“Solo Dios sabe cuánto te quise”, son las últimas palabras del doctor Juvenal Urbino dirigidas a su esposa, al momento de morir, a los 81 años. Y los lectores sentimos el choque eléctrico que produce el trayecto desde Eros hasta Thánatos, por la mano prodigiosa de García Márquez. Parecería que no hay experiencia ni espectáculo más poderoso que la vivencia del amor, por ello el admirado Gabo se aplicó en integrar, con la mayor sabiduría posible, historias del corazón en medio de sus grandes mosaicos novelescos.

Lo que en Roland Barthes es el discurso de un enamorado que no muestra a la persona amada, y en Julia Kristeva una de las mejores definiciones del lenguaje del amor (“un vuelo de metáforas”), en las ficciones crece al punto de sintetizar en una novela una especie de totalización de la experiencia humana. Que el lector se asome a El amor en los tiempos del cólera, y sintonice con el rasgo, el matiz de sentimiento, la etapa emocional en el largo camino de la vida, que le sea reconocible. Que como se dice para leer (es mejor leer cualquier texto que ninguno), es mejor haber amado que nunca haberlo hecho, por mucho que esa contención le haya ahorrado penas y decepciones.

El quid en el lugar común de que el amor es la fuerza que mueve al mundo, radica en qué entendemos por esa palabra que viene de antiguo y con diferentes simbologías según la cultura: el Eros griego, la madre Isis egipcia (qué lástima que las siglas de significación terrorista de hoy manchen el nombre de una deidad admirable), la Ishtar babilónica. El impulso procreador ha puesto énfasis en el amor que mantiene a la especie en progresión creciente, pero la experiencia demuestra que requerimos del término para identificar nuestro empuje emocional hacia muchas metas. La Biblia demanda un amor a Dios.

Si esto es así, ¿por qué la sociedad problematiza que la gente se ame? Acabamos de asistir a la batalla de que la unión de hecho figure en la cédula de los ciudadanos que optan por ese vínculo, en pos de la asunción de derechos que tienen las parejas comprometidas por lazos estables. Parecería que precisamente lo que la organización civil desea es un ordenamiento que incorpore a todos sus ciudadanos en un marco de interacción de deberes y derechos. Y que ninguna marginalidad es deseable. ¿No nos convencen los argumentos de que el ejemplo del desamor, el abandono, la inseguridad son mucho más nocivos que el espectáculo de gente comprometida y solidaria?

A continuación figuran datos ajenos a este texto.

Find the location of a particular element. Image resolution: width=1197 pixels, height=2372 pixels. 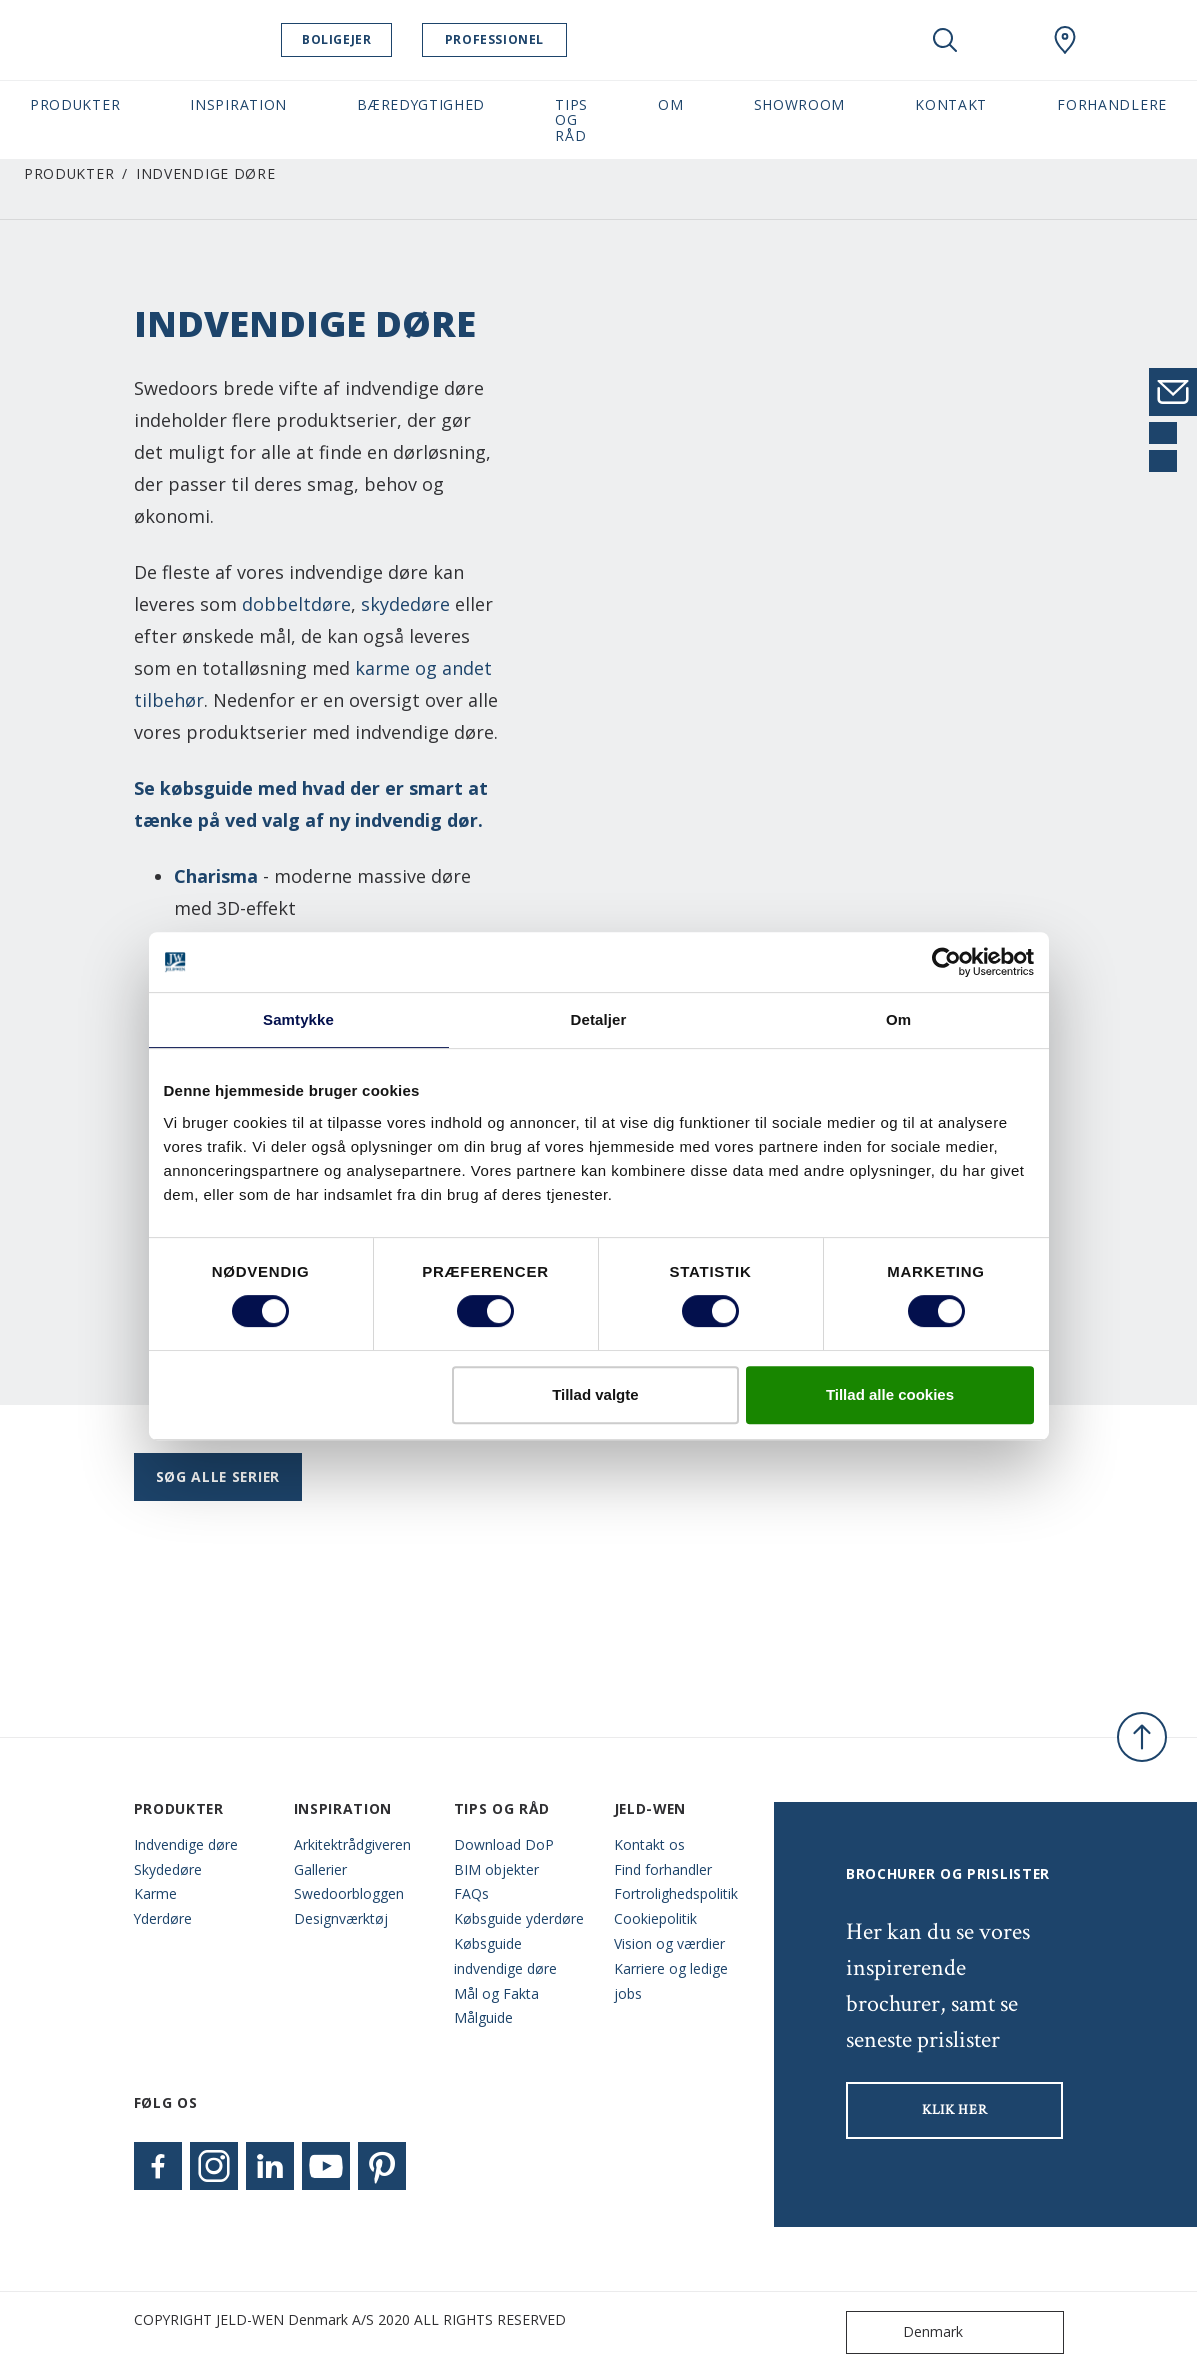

El día que escribo esta columna, me estremecen dos noticias: que un ciudadano americano ha asesinado a tiros a una hija y seis nietos –niños entre 10 años y 3 meses de edad–, y que una mujer de 38 años ha sido ejecutada, en el estado de Texas, con inyección letal. Dos rostros amedrentadores de Thánatos, que provienen de seres humanos, el uno por recónditas razones de una psiquis incognoscible; el segundo, por decisiones de otra clase de organización civil que pone en práctica una creencia particular: la de la pena de muerte.

Y compruebo la permanente dialéctica que moviliza la fuerza que nos dirige, en este paréntesis revulsivo que se abre del nacimiento a la muerte.